[Dataset entries]
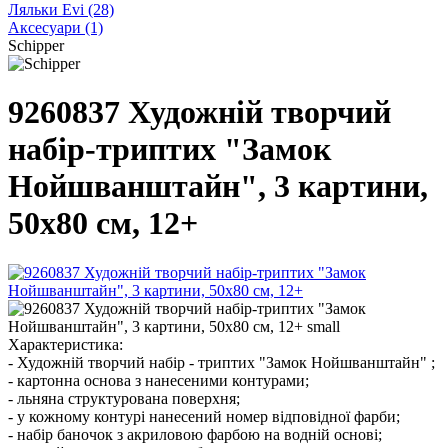
Ляльки Evi
(28)
Аксесуари
(1)
Schipper
9260837 Художній творчий
набір-триптих "Замок
Нойшванштайн", 3 картини,
50х80 см, 12+
Характеристика:
- Художній творчий набір - триптих "Замок Нойшванштайн" ;
- картонна основа з нанесеними контурами;
- льняна структурована поверхня;
- у кожному контурі нанесений номер відповідної фарби;
- набір баночок з акриловою фарбою на водній основі;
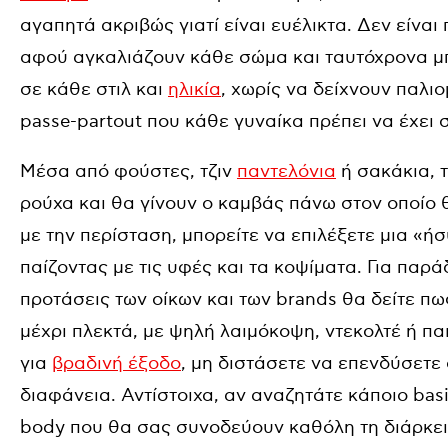
αγαπητά ακριβώς γιατί είναι ευέλικτα. Δεν είνα
αφού αγκαλιάζουν κάθε σώμα και ταυτόχρονα 
σε κάθε στιλ και
ηλικία
, χωρίς να δείχνουν παλιο
passe-partout που κάθε γυναίκα πρέπει να έχει 
Μέσα από φούστες, τζιν
παντελόνια
ή σακάκια, 
ρούχα και θα γίνουν ο καμβάς πάνω στον οποίο 
με την περίσταση, μπορείτε να επιλέξετε μια «ήσ
παίζοντας με τις υφές και τα κοψίματα. Για παρά
προτάσεις των οίκων και των brands θα δείτε πω
μέχρι πλεκτά, με ψηλή λαιμόκοψη, ντεκολτέ ή πα
για
βραδινή έξοδο
, μη διστάσετε να επενδύσετε
διαφάνεια. Αντίστοιχα, αν αναζητάτε κάποιο ba
body που θα σας συνοδεύουν καθόλη τη διάρκει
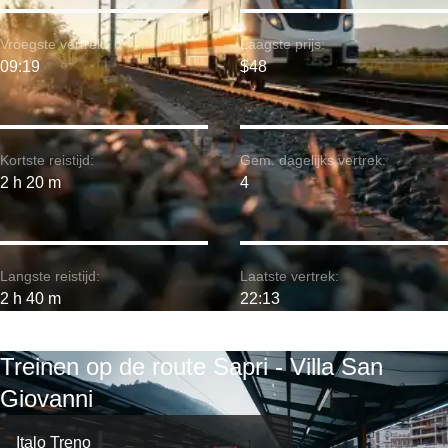
Vroegste vertrek:
Laagste prijs:
09:19
$48
Kortste reistijd:
Gem. dagelijks vertrek:
2 h 20 m
4
Langste reistijd:
Laatste vertrek:
2 h 40 m
22:13
Treinen op de route Sapri - Villa San
Giovanni
Italo Treno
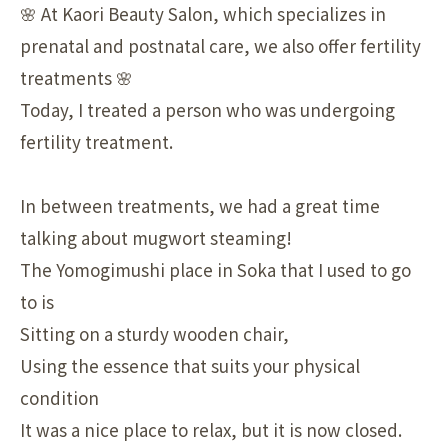
🌸 At Kaori Beauty Salon, which specializes in
prenatal and postnatal care, we also offer fertility
treatments 🌸
Today, I treated a person who was undergoing
fertility treatment.
In between treatments, we had a great time
talking about mugwort steaming!
The Yomogimushi place in Soka that I used to go
to is
Sitting on a sturdy wooden chair,
Using the essence that suits your physical
condition
It was a nice place to relax, but it is now closed.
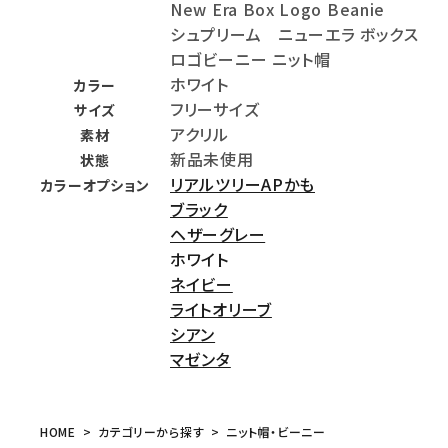
New Era Box Logo Beanie
シュプリーム ニューエラ ボックス
ロゴビーニー ニット帽
ホワイト
カラー
フリーサイズ
サイズ
アクリル
素材
新品未使用
状態
リアルツリーAPかも
カラーオプション
ブラック
ヘザーグレー
ホワイト
ネイビー
ライトオリーブ
シアン
マゼンタ
HOME
カテゴリーから探す
ニット帽・ビーニー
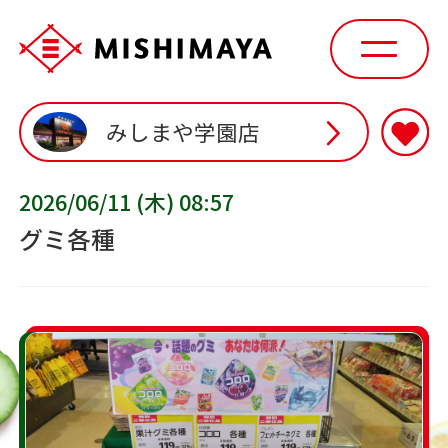
みしまや学園店
2026/06/11 (木) 08:57
グミ各種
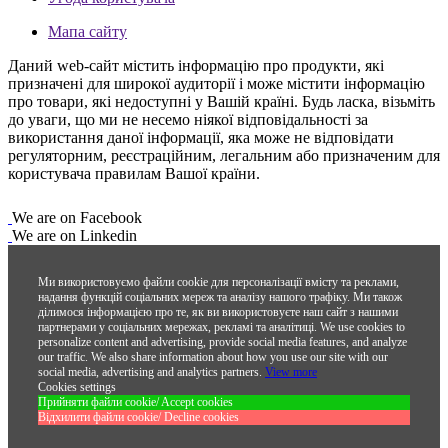
Мапа сайту
Даний web-сайт містить інформацію про продукти, які
призначені для широкої аудиторії і може містити інформацію
про товари, які недоступні у Вашій країні. Будь ласка, візьміть
до уваги, що ми не несемо ніякої відповідальності за
використання даної інформації, яка може не відповідати
регуляторним, реєстраційним, легальним або призначеним для
користувача правилам Вашої країни.
We are on Facebook
We are on Linkedin
Ми використовуємо файли cookie для персоналізації вмісту та реклами,
надання функцій соціальних мереж та аналізу нашого трафіку. Ми також
ділимося інформацією про те, як ви використовуєте наш сайт з нашими
партнерами у соціальних мережах, рекламі та аналітиці.
We use cookies to
personalize content and advertising, provide social media features, and analyze
our traffic. We also share information about how you use our site with our
social media, advertising and analytics partners.
View more
Cookies settings
Прийняти файли cookie/ Accept cookies
Відхилити файли cookie/ Decline cookies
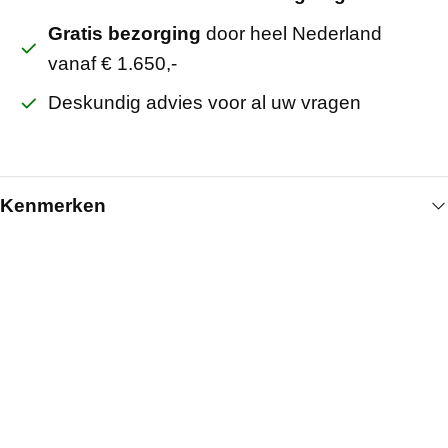
Gratis bezorging
door heel Nederland
vanaf € 1.650,-
Deskundig advies voor al uw vragen
Kenmerken
Algemeen
Artikelnummer
514000425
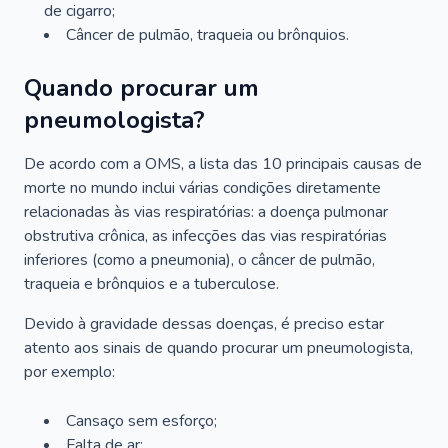
de cigarro;
Câncer de pulmão, traqueia ou brônquios.
Quando procurar um
pneumologista?
De acordo com a OMS, a lista das 10 principais causas de
morte no mundo inclui várias condições diretamente
relacionadas às vias respiratórias: a doença pulmonar
obstrutiva crônica, as infecções das vias respiratórias
inferiores (como a pneumonia), o câncer de pulmão,
traqueia e brônquios e a tuberculose.
Devido à gravidade dessas doenças, é preciso estar
atento aos sinais de quando procurar um pneumologista,
por exemplo:
Cansaço sem esforço;
Falta de ar;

◆ **What needs to be done**:
Leaving out any pictures, write the records above out exactly as they are.

◆ **Finished task**:
Ляльки Evi
(28)
Аксесуари
(1)
Schipper
9260837 Художній творчий
набір-триптих "Замок
Нойшванштайн", 3 картини,
50х80 см, 12+
Характеристика:
- Художній творчий набір - триптих "Замок Нойшванштайн" ;
- картонна основа з нанесеними контурами;
- льняна структурована поверхня;
- у кожному контурі нанесений номер відповідної фарби;
- набір баночок з акриловою фарбою на водній основі;
αγαπητά ακριβώς γιατί είναι ευέλικτα. Δεν είνα
αφού αγκαλιάζουν κάθε σώμα και ταυτόχρονα 
σε κάθε στιλ και
ηλικία
, χωρίς να δείχνουν παλιο
passe-partout που κάθε γυναίκα πρέπει να έχει 
Μέσα από φούστες, τζιν
παντελόνια
ή σακάκια, 
ρούχα και θα γίνουν ο καμβάς πάνω στον οποίο 
με την περίσταση, μπορείτε να επιλέξετε μια «ήσ
παίζοντας με τις υφές και τα κοψίματα. Για παρά
προτάσεις των οίκων και των brands θα δείτε πω
μέχρι πλεκτά, με ψηλή λαιμόκοψη, ντεκολτέ ή πα
για
βραδινή έξοδο
, μη διστάσετε να επενδύσετε
διαφάνεια. Αντίστοιχα, αν αναζητάτε κάποιο ba
body που θα σας συνοδεύουν καθόλη τη διάρκει
Vroegste vertrek:
Laagste prijs:
09:19
$48
Kortste reistijd:
Gem. dagelijks vertrek:
2 h 20 m
4
Langste reistijd:
Laatste vertrek:
2 h 40 m
22:13
Treinen op de route Sapri - Villa San
Giovanni
Italo Treno
🌸 At Kaori Beauty Salon, which specializes in
prenatal and postnatal care, we also offer fertility
treatments 🌸
Today, I treated a person who was undergoing
fertility treatment.
In between treatments, we had a great time
talking about mugwort steaming!
The Yomogimushi place in Soka that I used to go
to is
Sitting on a sturdy wooden chair,
Using the essence that suits your physical
condition
It was a nice place to relax, but it is now closed.
New Era Box Logo Beanie
シュプリーム ニューエラ ボックス
ロゴビーニー ニット帽
ホワイト
カラー
フリーサイズ
サイズ
アクリル
素材
新品未使用
状態
リアルツリーAPかも
カラーオプション
ブラック
ヘザーグレー
ホワイト
ネイビー
ライトオリーブ
シアン
マゼンタ
HOME
カテゴリーから探す
ニット帽・ビーニー
みしまや学園店
2026/06/11 (木) 08:57
グミ各種
Мапа сайту
Даний web-сайт містить інформацію про продукти, які
призначені для широкої аудиторії і може містити інформацію
про товари, які недоступні у Вашій країні. Будь ласка, візьміть
до уваги, що ми не несемо ніякої відповідальності за
використання даної інформації, яка може не відповідати
регуляторним, реєстраційним, легальним або призначеним для
користувача правилам Вашої країни.
We are on Facebook
We are on Linkedin
Ми використовуємо файли cookie для персоналізації вмісту та реклами,
надання функцій соціальних мереж та аналізу нашого трафіку. Ми також
ділимося інформацією про те, як ви використовуєте наш сайт з нашими
партнерами у соціальних мережах, рекламі та аналітиці.
We use cookies to
personalize content and advertising, provide social media features, and analyze
our traffic. We also share information about how you use our site with our
social media, advertising and analytics partners.
View more
Cookies settings
Прийняти файли cookie/ Accept cookies
Відхилити файли cookie/ Decline cookies
Gratis bezorging
door heel Nederland
vanaf € 1.650,-
Deskundig advies voor al uw vragen
Kenmerken
Algemeen
Artikelnummer
514000425
de cigarro;
Câncer de pulmão, traqueia ou brônquios.
Quando procurar um
pneumologista?
De acordo com a OMS, a lista das 10 principais causas de
morte no mundo inclui várias condições diretamente
relacionadas às vias respiratórias: a doença pulmonar
obstrutiva crônica, as infecções das vias respiratórias
inferiores (como a pneumonia), o câncer de pulmão,
traqueia e brônquios e a tuberculose.
Devido à gravidade dessas doenças, é preciso estar
atento aos sinais de quando procurar um pneumologista,
por exemplo:
Cansaço sem esforço;
Falta de ar;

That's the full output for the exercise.